> [What the task requires]
Repeat the data verbatim.

> [Information provided]

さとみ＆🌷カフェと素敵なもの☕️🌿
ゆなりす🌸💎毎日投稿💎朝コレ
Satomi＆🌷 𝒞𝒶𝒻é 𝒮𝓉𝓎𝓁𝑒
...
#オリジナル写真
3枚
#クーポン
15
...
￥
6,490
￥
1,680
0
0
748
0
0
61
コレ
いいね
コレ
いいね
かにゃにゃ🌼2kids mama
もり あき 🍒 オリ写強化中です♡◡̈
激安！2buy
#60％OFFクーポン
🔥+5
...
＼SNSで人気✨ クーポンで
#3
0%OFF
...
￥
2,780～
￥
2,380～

> [Problem solution]
さとみ＆🌷カフェと素敵なもの☕️🌿
ゆなりす🌸💎毎日投稿💎朝コレ
Satomi＆🌷 𝒞𝒶𝒻é 𝒮𝓉𝓎𝓁𝑒
...
#オリジナル写真
3枚
#クーポン
15
...
￥
6,490
￥
1,680
0
0
748
0
0
61
コレ
いいね
コレ
いいね
かにゃにゃ🌼2kids mama
もり あき 🍒 オリ写強化中です♡◡̈
激安！2buy
#60％OFFクーポン
🔥+5
...
＼SNSで人気✨ クーポンで
#3
0%OFF
...
￥
2,780～
￥
2,380～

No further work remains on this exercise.